Extracted page text data
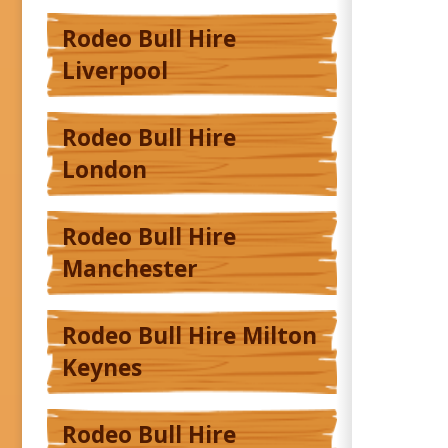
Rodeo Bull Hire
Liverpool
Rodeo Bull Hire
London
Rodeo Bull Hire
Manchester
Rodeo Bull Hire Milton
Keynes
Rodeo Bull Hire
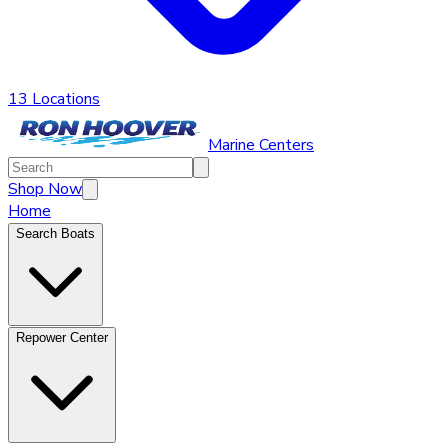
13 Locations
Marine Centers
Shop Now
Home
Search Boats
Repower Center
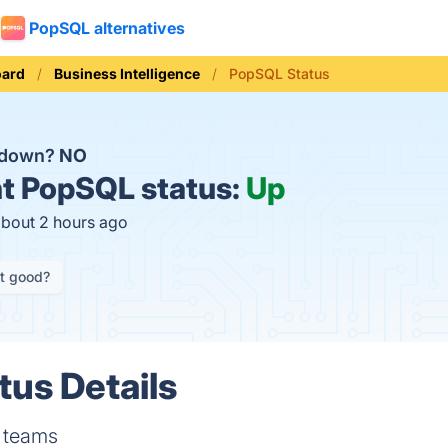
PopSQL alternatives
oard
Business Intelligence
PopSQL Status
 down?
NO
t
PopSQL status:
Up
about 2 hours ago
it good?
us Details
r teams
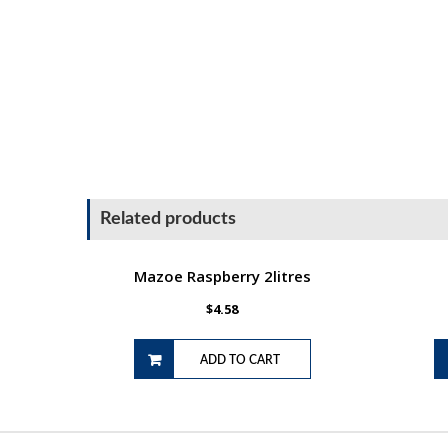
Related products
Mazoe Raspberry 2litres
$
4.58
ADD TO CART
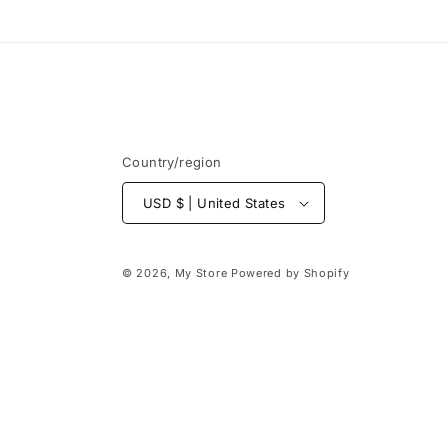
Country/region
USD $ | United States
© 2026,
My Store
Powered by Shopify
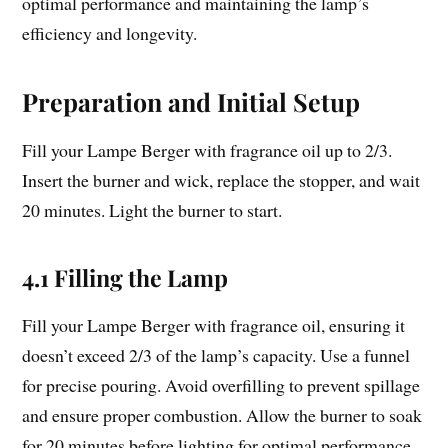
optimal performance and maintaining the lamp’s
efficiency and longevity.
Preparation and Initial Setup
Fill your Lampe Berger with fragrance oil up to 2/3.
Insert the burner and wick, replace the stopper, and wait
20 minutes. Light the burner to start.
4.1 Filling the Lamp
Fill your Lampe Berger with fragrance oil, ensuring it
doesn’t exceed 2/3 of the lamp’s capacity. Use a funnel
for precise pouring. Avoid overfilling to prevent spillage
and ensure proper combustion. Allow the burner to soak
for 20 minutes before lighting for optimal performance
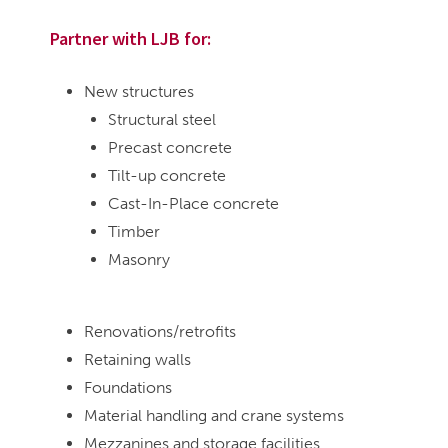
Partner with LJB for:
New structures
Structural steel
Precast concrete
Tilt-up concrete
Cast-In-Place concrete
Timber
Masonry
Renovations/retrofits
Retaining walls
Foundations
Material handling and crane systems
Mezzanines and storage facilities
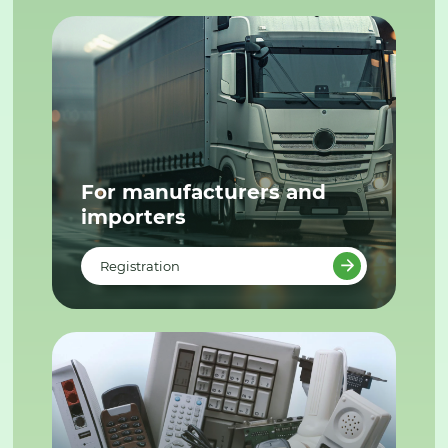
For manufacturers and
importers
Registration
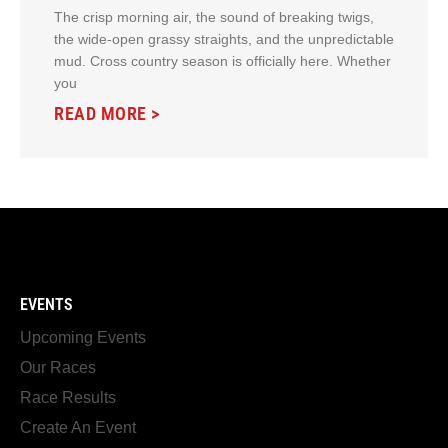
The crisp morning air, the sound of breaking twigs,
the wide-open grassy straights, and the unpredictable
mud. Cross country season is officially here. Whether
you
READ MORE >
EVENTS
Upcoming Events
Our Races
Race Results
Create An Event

### Task
Write out the data above exactly as it appears, but without any image.

### Task result
Rodeo Bull Hire
Liverpool
Rodeo Bull Hire
London
Rodeo Bull Hire
Manchester
Rodeo Bull Hire Milton
Keynes
Rodeo Bull Hire
13 Locations
Marine Centers
Shop Now
Home
Search Boats
Repower Center
PopSQL alternatives
oard
Business Intelligence
PopSQL Status
 down?
NO
t
PopSQL status:
Up
about 2 hours ago
it good?
us Details
r teams
Related products
Mazoe Raspberry 2litres
$
4.58
ADD TO CART
Country/region
USD $ | United States
© 2026,
My Store
Powered by Shopify
optimal performance and maintaining the lamp’s
efficiency and longevity.
Preparation and Initial Setup
Fill your Lampe Berger with fragrance oil up to 2/3.
Insert the burner and wick, replace the stopper, and wait
20 minutes. Light the burner to start.
4.1 Filling the Lamp
Fill your Lampe Berger with fragrance oil, ensuring it
doesn’t exceed 2/3 of the lamp’s capacity. Use a funnel
for precise pouring. Avoid overfilling to prevent spillage
and ensure proper combustion. Allow the burner to soak
for 20 minutes before lighting for optimal performance
Partner with LJB for:
New structures
Structural steel
Precast concrete
Tilt-up concrete
Cast-In-Place concrete
Timber
Masonry
Renovations/retrofits
Retaining walls
Foundations
Material handling and crane systems
Mezzanines and storage facilities
For manufacturers and
importers
Registration
The crisp morning air, the sound of breaking twigs,
the wide-open grassy straights, and the unpredictable
mud. Cross country season is officially here. Whether
you
READ MORE >
EVENTS
Upcoming Events
Our Races
Race Results
Create An Event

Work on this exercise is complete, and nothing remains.